Master Your Phone Or It Will Master You

As we get back to work in 2014, it makes sense to reflect a bit on how we manage our work lives and our work-life balance.

I may be the worst person to give advice about this as I have always loved my work so much that it seems I seldom totally withdraw from it. Yet, I have given a great deal of thought over the last few years to the perplexing challenge of mastering my smartphone.

When I started working, we had no cell phones, let alone smartphones. When traveling, the routine was comical but simple: hit the bank of pay phones in the airport on arrival and check voicemail messages that had been collected during the flight. I would also check for voicemails each evening before calling it a day, whether traveling or not. In that simple world, no one checked for voicemails during meetings and we carried no devices that would tell us instantly when a voicemail, email, text or other communication had arrived.
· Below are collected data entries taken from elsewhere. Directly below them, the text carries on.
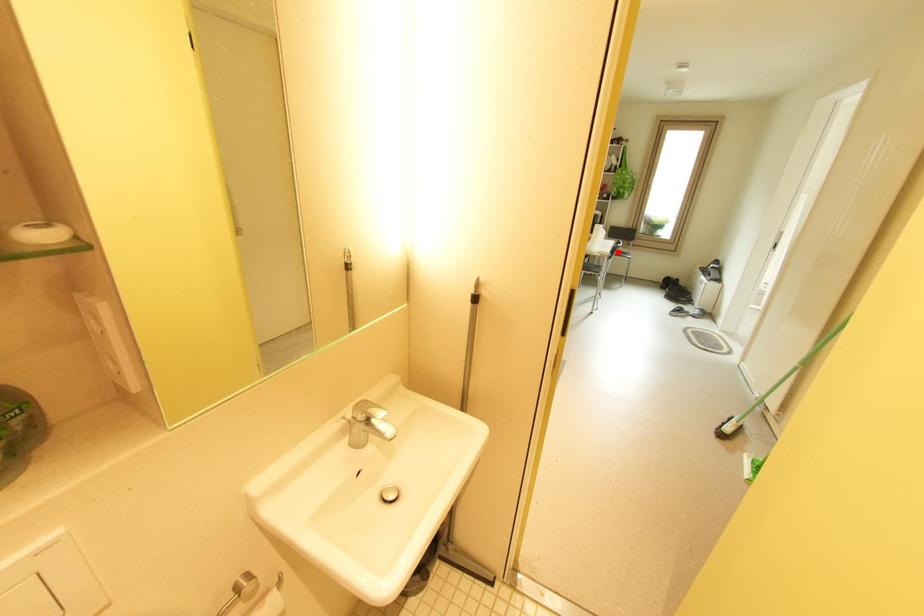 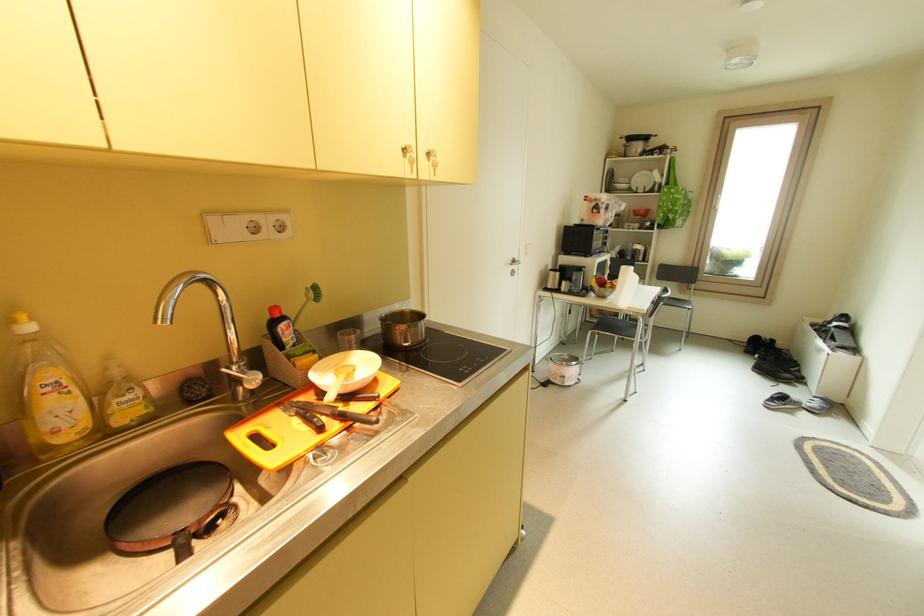 Question: I am providing you with two images of the same scene from different viewpoints. Given a red point in image1, look at the same physical point in image2. Is it:

Choices:
 (A) Closer to the viewpoint
 (B) Farther from the viewpoint

Answer: (B) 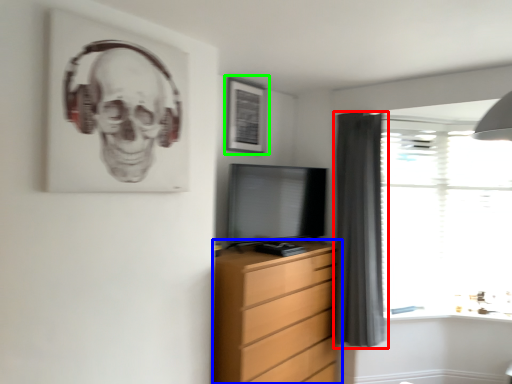 Question: Which is nearer to the curtain (highlighted by a red box)? chest of drawers (highlighted by a blue box) or picture frame (highlighted by a green box).

Choices:
 (A) chest of drawers
 (B) picture frame

Answer: (A) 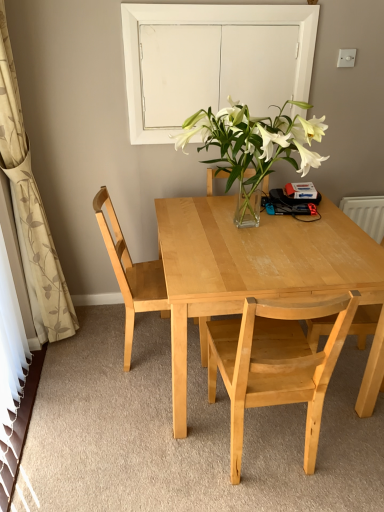 Where is `free region under light wood chair at center, arranged as the second chair when viewed from the left (from a real-world perspective)`? free region under light wood chair at center, arranged as the second chair when viewed from the left (from a real-world perspective) is located at coordinates (272, 456). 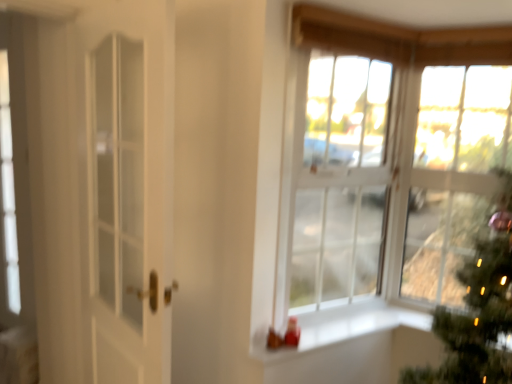 Identify the location of free space above clear glass window at upper right, arranged as the 3th window when viewed from the front (from a real-world perspective). (465, 72). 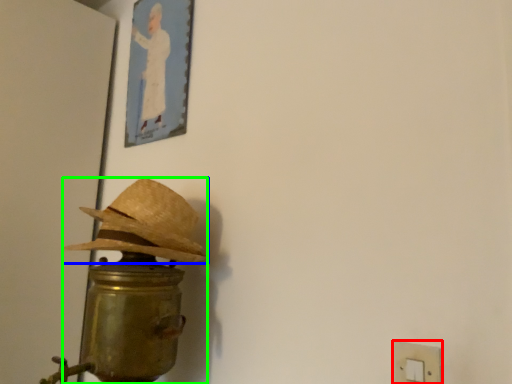 Question: Estimate the real-world distances between objects in this image. Which object is farther from light switch (highlighted by a red box), hat (highlighted by a blue box) or table lamp (highlighted by a green box)?

Choices:
 (A) hat
 (B) table lamp

Answer: (A) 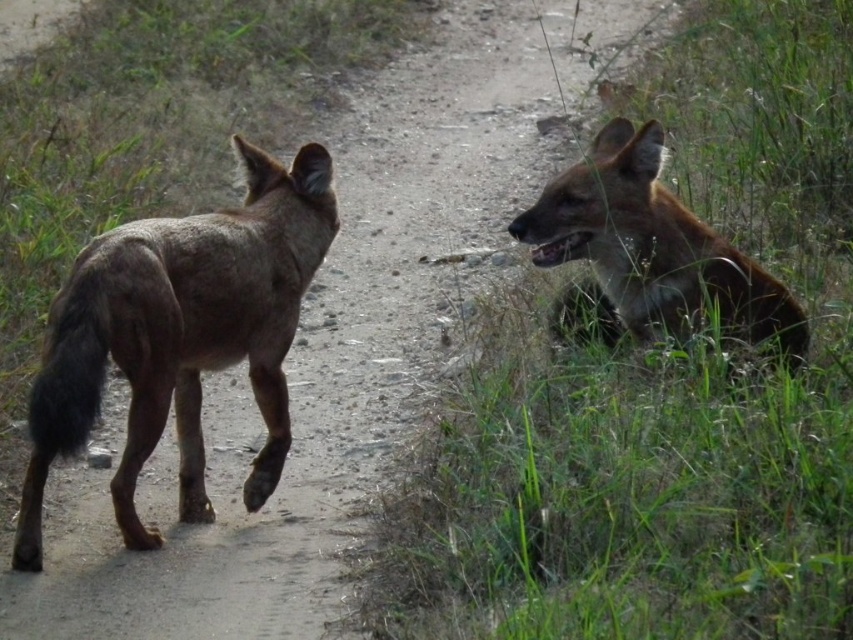 Which is behind, point (701, 115) or point (77, 369)?

Point (701, 115)

Does green grass at lower right have a lesser width compared to brown fur dog at left?

In fact, green grass at lower right might be wider than brown fur dog at left.

Who is more forward, (x=703, y=390) or (x=57, y=420)?

Point (x=57, y=420) is in front.

Image resolution: width=853 pixels, height=640 pixels. What are the coordinates of `green grass at lower right` in the screenshot? It's located at (660, 396).

Is point (154, 288) in front of point (662, 262)?

Yes, point (154, 288) is closer to viewer.

This screenshot has height=640, width=853. What do you see at coordinates (180, 336) in the screenshot?
I see `brown fur dog at left` at bounding box center [180, 336].

Is point (62, 380) behind point (677, 209)?

No.

At what (x,y) coordinates should I click in order to perform the action: click on brown fur dog at left. Please return your answer as a coordinate pair (x, y). Looking at the image, I should click on (180, 336).

Does green grass at lower right lie in front of brown fur hyaena at right?

That is True.

Find the location of a particular element. green grass at lower right is located at coordinates (660, 396).

Image resolution: width=853 pixels, height=640 pixels. Identify the location of green grass at lower right. (660, 396). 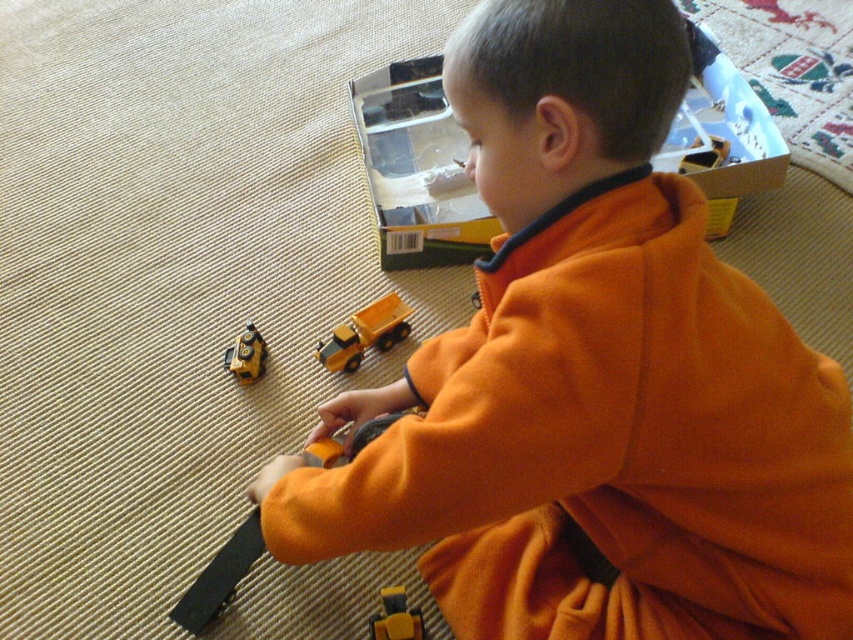 Question: Where is yellow matte toy truck at lower center located in relation to metallic yellow truck at lower left in the image?

Choices:
 (A) above
 (B) below

Answer: (B)

Question: Which object is the closest to the orange fleece jacket at center?

Choices:
 (A) yellow matte toy truck at lower center
 (B) yellow matte dump truck at center
 (C) metallic yellow truck at lower left

Answer: (A)

Question: Can you confirm if orange fleece jacket at center is positioned above metallic yellow truck at lower left?

Choices:
 (A) yes
 (B) no

Answer: (B)

Question: Can you confirm if orange fleece jacket at center is bigger than yellow matte toy truck at lower center?

Choices:
 (A) yes
 (B) no

Answer: (A)

Question: Which object is farther from the camera taking this photo?

Choices:
 (A) yellow matte toy truck at lower center
 (B) orange fleece jacket at center
 (C) yellow matte dump truck at center

Answer: (C)

Question: Which object appears farthest from the camera in this image?

Choices:
 (A) yellow matte toy truck at lower center
 (B) yellow matte dump truck at center
 (C) metallic yellow truck at lower left
 (D) orange fleece jacket at center

Answer: (B) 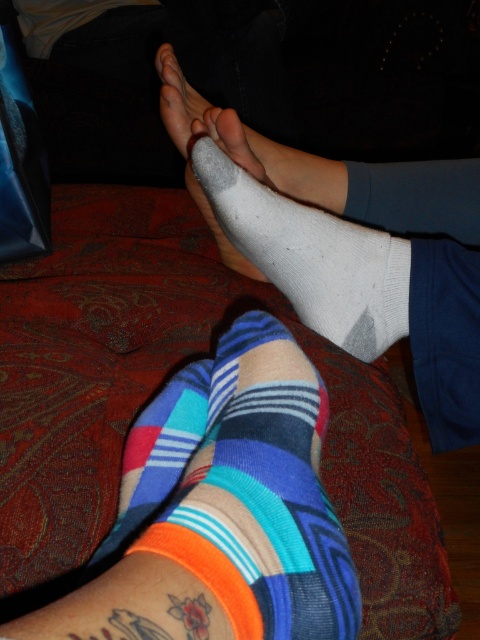 In order to click on white cotton sock at center in this screenshot , I will do `click(312, 257)`.

Which is below, white cotton sock at center or white matte sock at center?

white cotton sock at center

Is point (324, 323) closer to viewer compared to point (167, 97)?

That is True.

Locate an element on the screen. The image size is (480, 640). white cotton sock at center is located at coordinates (312, 257).

Does multicolored fabric socks at lower center have a smaller size compared to white matte sock at center?

Indeed, multicolored fabric socks at lower center has a smaller size compared to white matte sock at center.

Which is in front, point (144, 554) or point (252, 144)?

Point (144, 554) is in front.

I want to click on multicolored fabric socks at lower center, so click(220, 509).

Is multicolored fabric socks at lower center further to camera compared to white cotton sock at center?

No, multicolored fabric socks at lower center is closer to the viewer.

Is multicolored fabric socks at lower center to the left of white cotton sock at center from the viewer's perspective?

Indeed, multicolored fabric socks at lower center is positioned on the left side of white cotton sock at center.

Which is in front, point (278, 380) or point (358, 321)?

Point (278, 380)

Where is `multicolored fabric socks at lower center`? This screenshot has width=480, height=640. multicolored fabric socks at lower center is located at coordinates (220, 509). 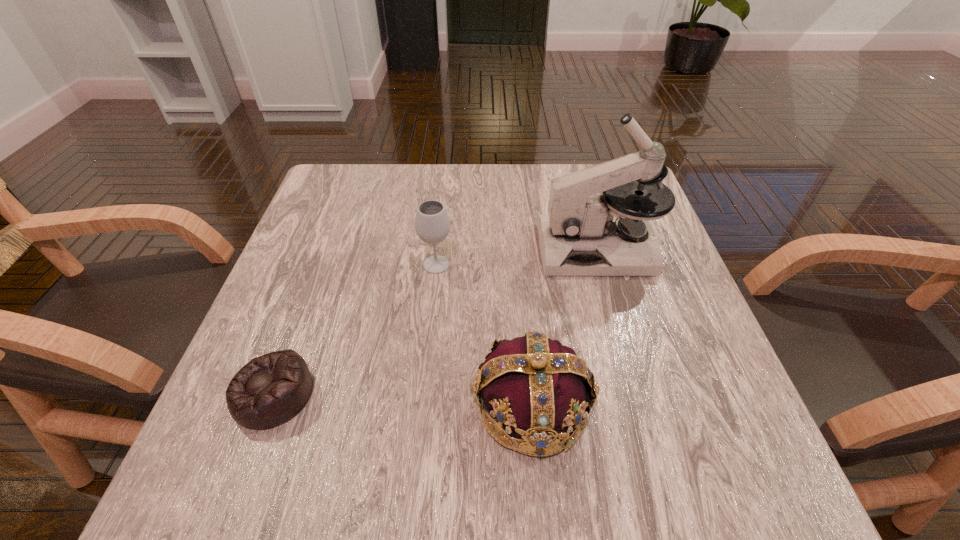 At what (x,y) coordinates should I click in order to perform the action: click on vacant space at the far right corner of the desktop. Please return your answer as a coordinate pair (x, y). The image size is (960, 540). Looking at the image, I should click on (585, 167).

The image size is (960, 540). Identify the location of blank space at the near right corner of the desktop. (660, 483).

Where is `free spot between the crown and the third object from right to left`? free spot between the crown and the third object from right to left is located at coordinates (484, 335).

Locate an element on the screen. This screenshot has width=960, height=540. free space between the microscope and the shortest object is located at coordinates point(436,321).

At what (x,y) coordinates should I click in order to perform the action: click on free area in between the microscope and the leftmost object. Please return your answer as a coordinate pair (x, y). The width and height of the screenshot is (960, 540). Looking at the image, I should click on (436, 321).

You are a GUI agent. You are given a task and a screenshot of the screen. Output one action in this format:
    pyautogui.click(x=<x>, y=<y>)
    Task: Click on the vacant area between the beanbag and the microscope
    The width and height of the screenshot is (960, 540).
    Given the screenshot: What is the action you would take?
    pyautogui.click(x=436, y=321)

In order to click on free space between the tallest object and the wineglass in this screenshot , I will do `click(516, 257)`.

Find the location of a particular element. Image resolution: width=960 pixels, height=540 pixels. vacant area between the leftmost object and the crown is located at coordinates (402, 399).

At what (x,y) coordinates should I click in order to perform the action: click on vacant area that lies between the wineglass and the tallest object. Please return your answer as a coordinate pair (x, y). This screenshot has width=960, height=540. Looking at the image, I should click on (516, 257).

In order to click on vacant space in between the second object from left to right and the tallest object in this screenshot , I will do `click(516, 257)`. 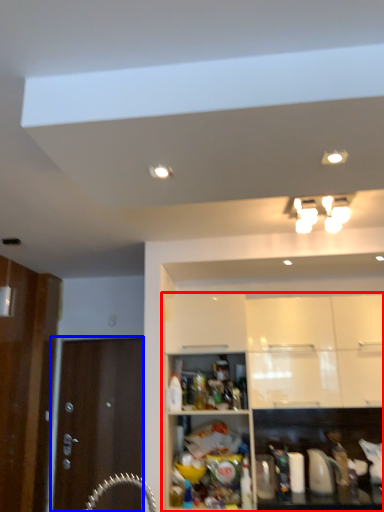 Question: Which of the following is the farthest to the observer, cabinetry (highlighted by a red box) or door (highlighted by a blue box)?

Choices:
 (A) cabinetry
 (B) door

Answer: (B) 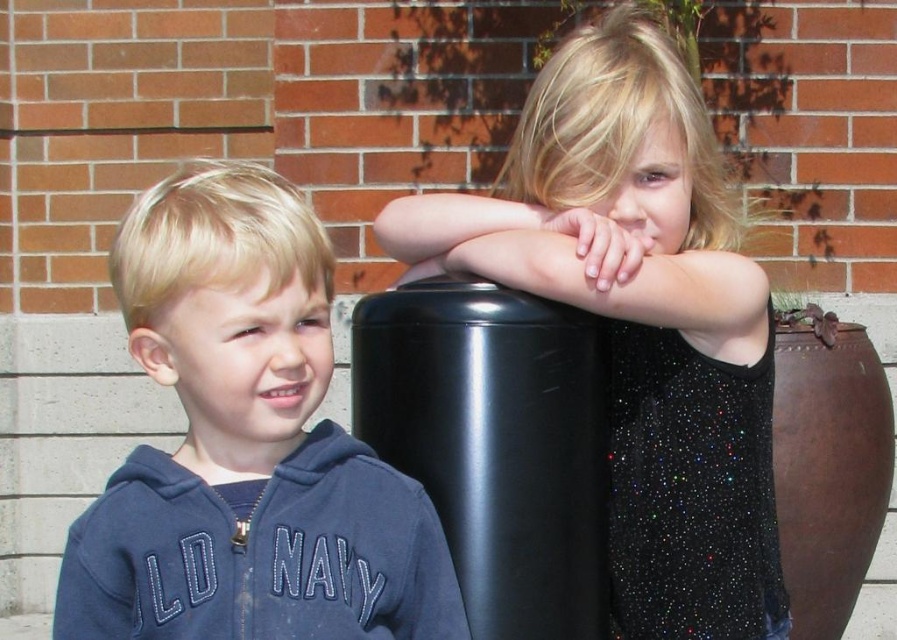 Can you confirm if sparkly black dress at upper right is bigger than blue fleece hoodie at left?

Yes, sparkly black dress at upper right is bigger than blue fleece hoodie at left.

Can you confirm if sparkly black dress at upper right is positioned above blue fleece hoodie at left?

Indeed, sparkly black dress at upper right is positioned over blue fleece hoodie at left.

Locate an element on the screen. sparkly black dress at upper right is located at coordinates (640, 317).

Is blue fleece hoodie at left below navy fleece sweatshirt at left?

No.

Which of these two, blue fleece hoodie at left or navy fleece sweatshirt at left, stands taller?

blue fleece hoodie at left is taller.

Does point (211, 253) come behind point (150, 545)?

That is False.

This screenshot has height=640, width=897. What are the coordinates of `blue fleece hoodie at left` in the screenshot? It's located at (246, 444).

What do you see at coordinates (640, 317) in the screenshot? I see `sparkly black dress at upper right` at bounding box center [640, 317].

Between point (556, 49) and point (166, 525), which one is positioned in front?

Point (166, 525) is in front.

The image size is (897, 640). In order to click on sparkly black dress at upper right in this screenshot , I will do `click(640, 317)`.

In order to click on sparkly black dress at upper right in this screenshot , I will do `click(640, 317)`.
Fast forward to today, we all carry phones more powerful than anything we could have dreamed of back then. Our phones are capable of telling us instantly whenever a communication is received. It can be set to vibrate or sound each time. Even if not set to signal, it's tempting to check it constantly to see if something is happening.

With a role in a global business, there is, in fact, something happening all the time. For me, that means I have a tool that allows me to be plugged in all the time and an excuse to be plugged in all the time. A typical day for me includes about 250 emails, 20-30 texts and 20-30 social media postings. On average, 80 percent of these communications come in during my waking hours, the balance during the nighttime. I obviously need to have an approach to managing this or it will manage me.

Ironically, just being prompt is not the answer. I have found that the reward for responding faster is more messages come in.

Besides the impact of volume alone, the other challenge with this incessant stream of communications is focus. Focus includes the obvious need to be solely focused on other tasks that need to get done, whether that means debating and solving the most pressing business issues of the day or the more mundane review of reports. It also means focusing on the people you are with – colleagues, partners, family and friends.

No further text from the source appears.